- **What is being asked**
Print nothing beyond the line with "menambahkan validasi dan proses penyimpanan": every line from the beginning of the data up to it, that line included, and no pictures.

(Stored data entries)
- - -

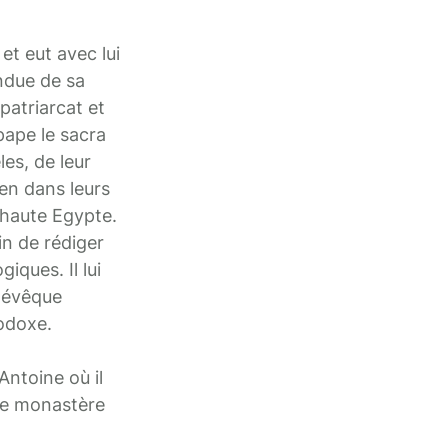
et eut avec lui
ndue de sa
 patriarcat et
pape le sacra
les, de leur
ien dans leurs
 haute Egypte.
in de rédiger
ques. Il lui
 évêque
hodoxe.
Antoine où il
 ce monastère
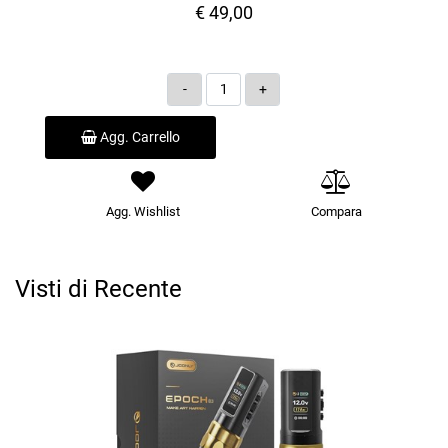
€ 49,00
Quantità
Agg. Carrello
Agg. Wishlist
Compara
Visti di Recente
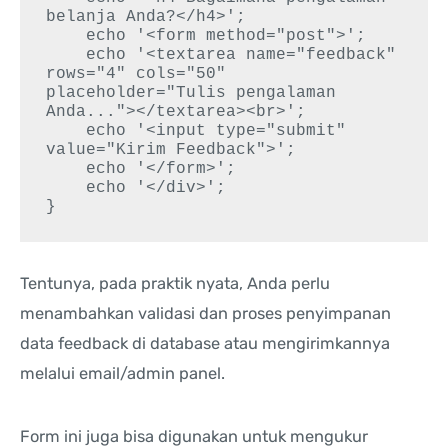
belanja Anda?</h4>';

    echo '<form method="post">';

    echo '<textarea name="feedback" 
rows="4" cols="50" 
placeholder="Tulis pengalaman 
Anda..."></textarea><br>';

    echo '<input type="submit" 
value="Kirim Feedback">';

    echo '</form>';

    echo '</div>';

Tentunya, pada praktik nyata, Anda perlu
menambahkan validasi dan proses penyimpanan
data feedback di database atau mengirimkannya
melalui email/admin panel.
Form ini juga bisa digunakan untuk mengukur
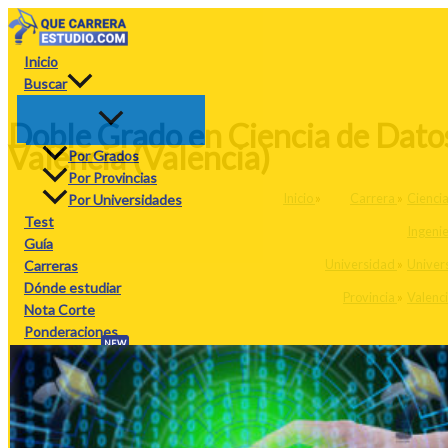
Ir
al
contenido
Inicio
Buscar
Doble Grado en Ciencia de Datos 
València (Valencia)
Por Grados
Por Provincias
Inicio
»
Carrera
»
Cienci
Por Universidades
Test
Ingenie
Guía
Universidad
»
Univers
Carreras
Dónde estudiar
Provincia
»
Valenc
Nota Corte
Ponderaciones
NEW
Calculadora
PAU
PAU26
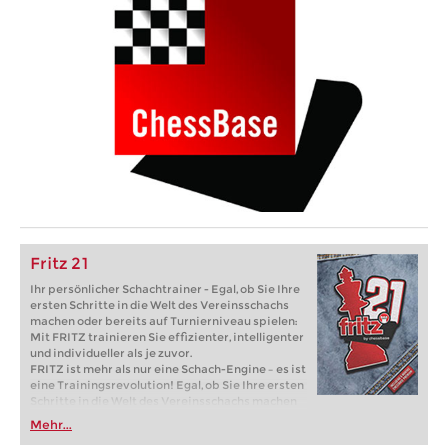
Fritz 21
Ihr persönlicher Schachtrainer - Egal, ob Sie Ihre
ersten Schritte in die Welt des Vereinsschachs
machen oder bereits auf Turnierniveau spielen:
Mit FRITZ trainieren Sie effizienter, intelligenter
und individueller als je zuvor.
FRITZ ist mehr als nur eine Schach-Engine – es ist
eine Trainingsrevolution! Egal, ob Sie Ihre ersten
Schritte in die Welt des Vereinsschachs machen
oder bereits auf Turnierniveau spielen: Mit
Mehr...
FRITZ trainieren Sie effizienter, intelligenter und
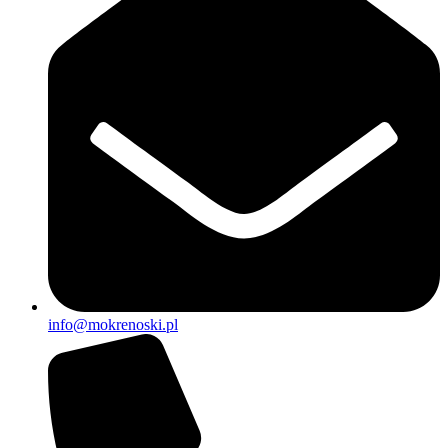
info@mokrenoski.pl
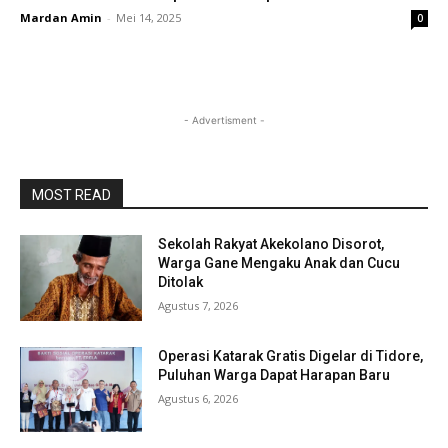
Mardan Amin
-
Mei 14, 2025
0
- Advertisment -
MOST READ
Sekolah Rakyat Akekolano Disorot,
Warga Gane Mengaku Anak dan Cucu
Ditolak
Agustus 7, 2026
Operasi Katarak Gratis Digelar di Tidore,
Puluhan Warga Dapat Harapan Baru
Agustus 6, 2026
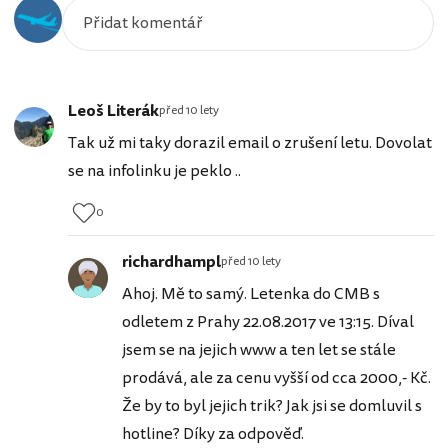
Leoš Literák
před 10 lety
Tak už mi taky dorazil email o zrušení letu. Dovolat
se na infolinku je peklo ..
0
richardhampl
před 10 lety
Ahoj. Mě to samý. Letenka do CMB s
odletem z Prahy 22.08.2017 ve 13:15. Díval
jsem se na jejich www a ten let se stále
prodává, ale za cenu vyšší od cca 2000,- Kč.
Že by to byl jejich trik? Jak jsi se domluvil s
hotline? Díky za odpověď.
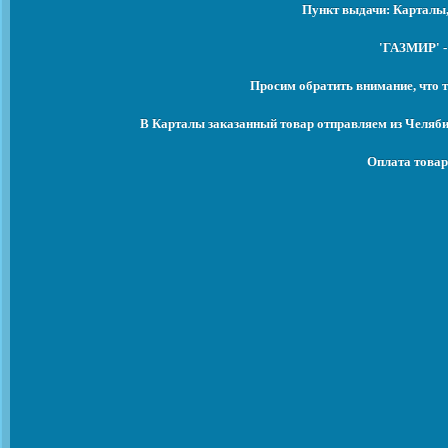
Пункт выдачи: Карталы,
'ГАЗМИР' -
Просим обратить внимание, что т
В Карталы заказанный товар отправляем из Челяби
Оплата товар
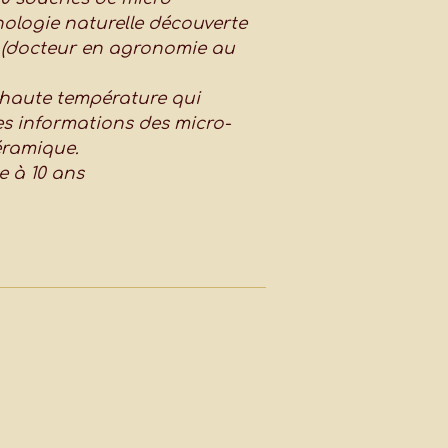
ologie naturelle découverte
 (docteur en agronomie au
s haute température qui
es informations des micro-
éramique.
e à 10 ans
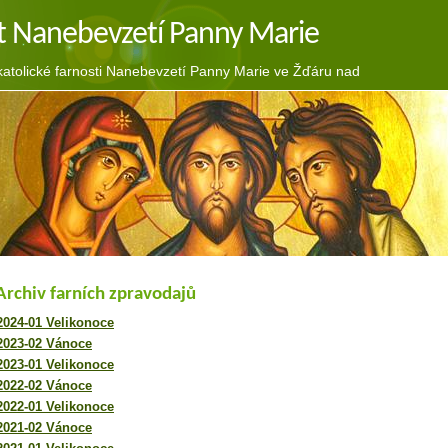
t Nanebevzetí Panny Marie
tolické farnosti Nanebevzetí Panny Marie ve Žďáru nad
Archiv farních zpravodajů
2024-01 Velikonoce
2023-02 Vánoce
2023-01 Velikonoce
2022-02 Vánoce
2022-01 Velikonoce
2021-02 Vánoce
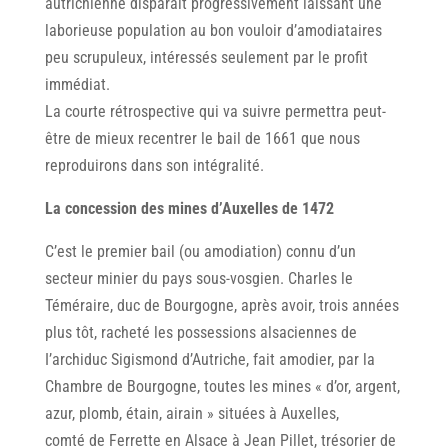
autrichienne disparaît progressivement laissant une
laborieuse population au bon vouloir d’amodiataires
peu scrupuleux, intéressés seulement par le profit
immédiat.
La courte rétrospective qui va suivre permettra peut-
être de mieux recentrer le bail de 1661 que nous
reproduirons dans son intégralité.
La concession des mines d’Auxelles de 1472
C’est le premier bail (ou amodiation) connu d’un
secteur minier du pays sous-vosgien. Charles le
Téméraire, duc de Bourgogne, après avoir, trois années
plus tôt, racheté les possessions alsaciennes de
I’archiduc Sigismond d’Autriche, fait amodier, par la
Chambre de Bourgogne, toutes les mines « d’or, argent,
azur, plomb, étain, airain » situées à Auxelles,
comté de Ferrette en Alsace à Jean Pillet, trésorier de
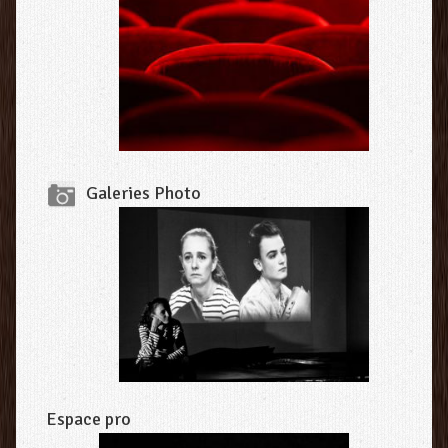
Galeries Photo
Espace pro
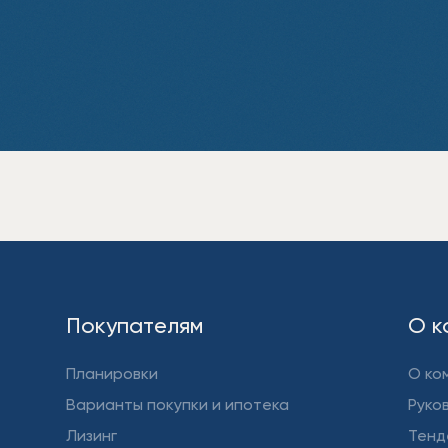
Покупателям
О к
Планировки
О ко
Варианты покупки и ипотека
Руко
Лизинг
Тенд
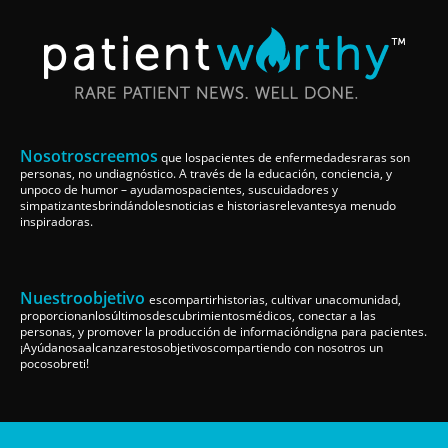
Nosotroscreemos
que lospacientes de enfermedadesraras son
personas, no undiagnóstico. A través de la educación, conciencia, y
unpoco de humor – ayudamospacientes, suscuidadores y
simpatizantesbrindándolesnoticias e historiasrelevantesya menudo
inspiradoras.
Nuestroobjetivo
escompartirhistorias, cultivar unacomunidad,
proporcionanlosúltimosdescubrimientosmédicos, conectar a las
personas, y promover la producción de informacióndigna para pacientes.
¡Ayúdanosaalcanzarestosobjetivoscompartiendo con nosotros un
pocosobreti!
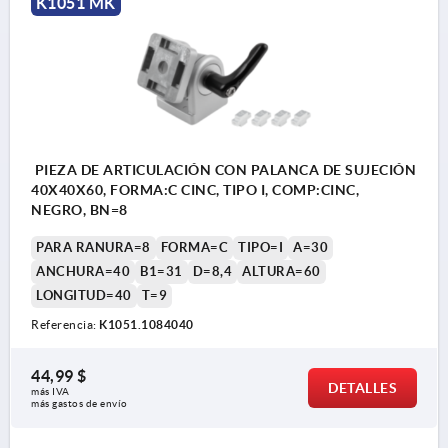
K1051 MK
PIEZA DE ARTICULACIÓN CON PALANCA DE SUJECIÓN
40X40X60, FORMA:C CINC, TIPO I, COMP:CINC,
NEGRO, BN=8
PARA RANURA=8
FORMA=C
TIPO=I
A=30
ANCHURA=40
B1=31
D=8,4
ALTURA=60
LONGITUD=40
T=9
Referencia:
K1051.1084040
44,99 $
DETALLES
más IVA 
más gastos de envío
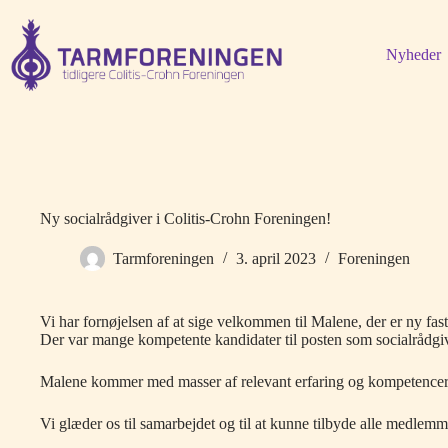
Fortsæt
til
indhold
Nyheder
Ny socialrådgiver i Colitis-Crohn Foreningen!
Tarmforeningen
3. april 2023
Foreningen
Vi har fornøjelsen af at sige velkommen til Malene, der er ny fas
Der var mange kompetente kandidater til posten som socialrådgive
Malene kommer med masser af relevant erfaring og kompetencer
Vi glæder os til samarbejdet og til at kunne tilbyde alle medlem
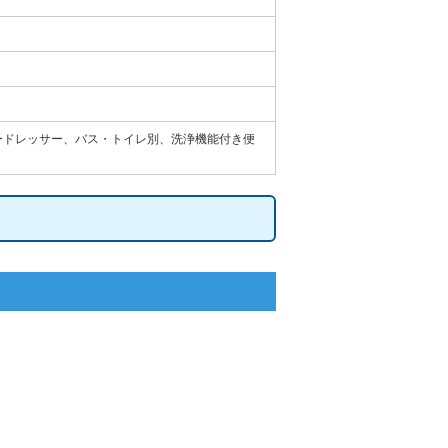
ードレッサー、バス・トイレ別、洗浄機能付き便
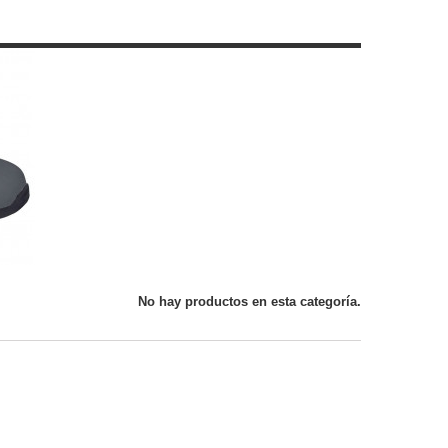
No hay productos en esta categoría.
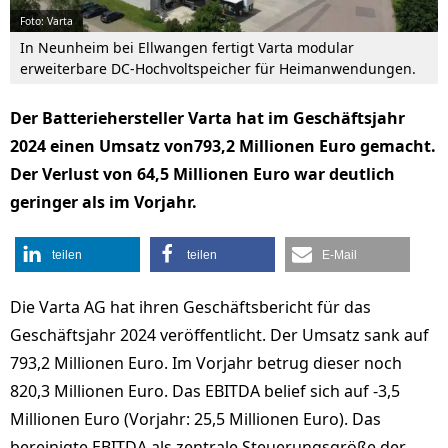
Foto: Varta
In Neunheim bei Ellwangen fertigt Varta modular
erweiterbare DC-Hochvoltspeicher für Heimanwendungen.
Der Batteriehersteller Varta hat im Geschäftsjahr
2024 einen Umsatz von793,2 Millionen Euro gemacht.
Der Verlust von 64,5 Millionen Euro war deutlich
geringer als im Vorjahr.
teilen
teilen
E-Mail
Die Varta AG hat ihren Geschäftsbericht für das
Geschäftsjahr 2024 veröffentlicht. Der Umsatz sank auf
793,2 Millionen Euro. Im Vorjahr betrug dieser noch
820,3 Millionen Euro. Das EBITDA belief sich auf -3,5
Millionen Euro (Vorjahr: 25,5 Millionen Euro). Das
bereinigte EBITDA als zentrale Steuerungsgröße der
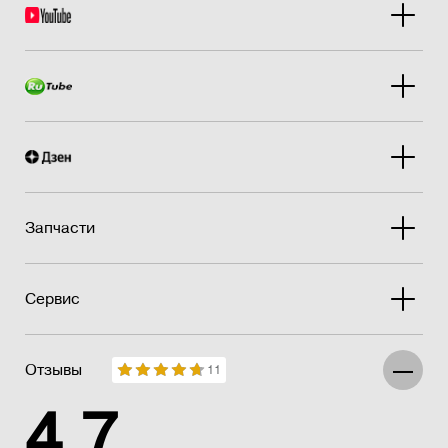
Запчасти
Сервис
Отзывы
11
4.7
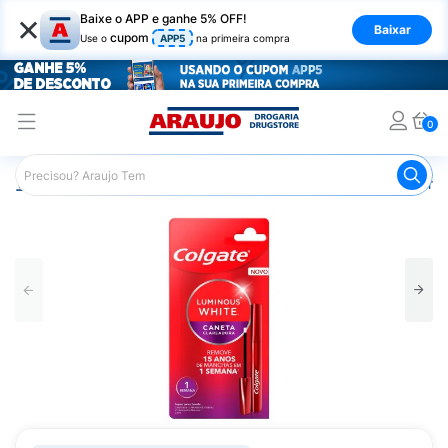
×
Baixe o APP e ganhe 5% OFF!
Baixar
cupom
Use o
APP5
na primeira compra
0
Araujo
Higiene Pessoal
Higiene Bucal
Pasta de Dent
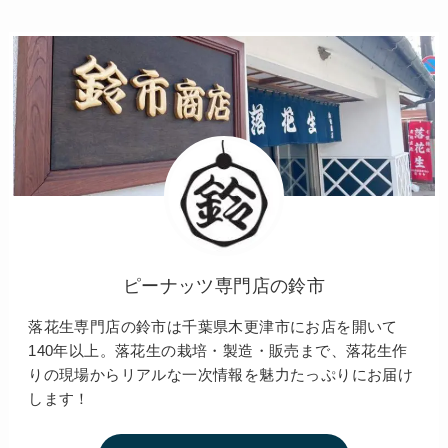
ピーナッツ専門店の鈴市
落花生専門店の鈴市は千葉県木更津市にお店を開いて
140年以上。落花生の栽培・製造・販売まで、落花生作
りの現場からリアルな一次情報を魅力たっぷりにお届け
します！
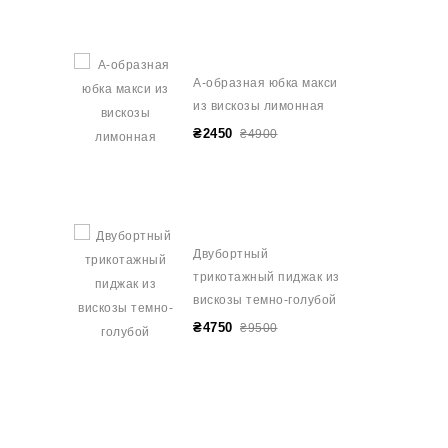
А-образная юбка макси
из вискозы лимонная
₴2450
₴4900
Двубортный
трикотажный пиджак из
вискозы темно-голубой
₴4750
₴9500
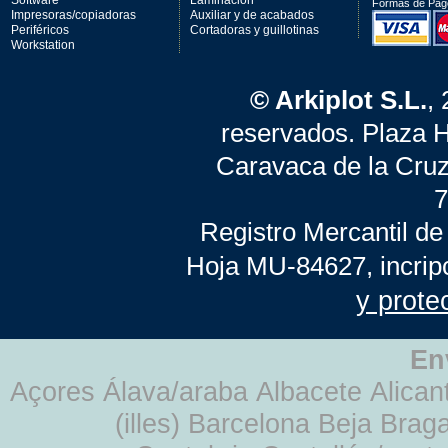
Software
Laminación
Formas de Pag
Impresoras/copiadoras
Auxiliar y de acabados
Periféricos
Cortadoras y guillotinas
Workstation
© Arkiplot S.L.
,
reservados. Plaza 
Caravaca de la Cruz
7
Registro Mercantil de
Hoja MU-84627, incrip
y prote
En
Açores Álava/araba Albacete Alicant
(illes) Barcelona Beja Br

- - -

- **Completed task**
et eut avec lui
ndue de sa
 patriarcat et
pape le sacra
les, de leur
ien dans leurs
 haute Egypte.
in de rédiger
ques. Il lui
 évêque
hodoxe.
Antoine où il
 ce monastère
€ 49,00
Quantità
Agg. Carrello
Agg. Wishlist
Compara
Visti di Recente
belanja Anda?</h4>';

    echo '<form method="post">';

    echo '<textarea name="feedback" 
rows="4" cols="50" 
placeholder="Tulis pengalaman 
Anda..."></textarea><br>';

    echo '<input type="submit" 
value="Kirim Feedback">';

    echo '</form>';

    echo '</div>';

Tentunya, pada praktik nyata, Anda perlu
menambahkan validasi dan proses penyimpanan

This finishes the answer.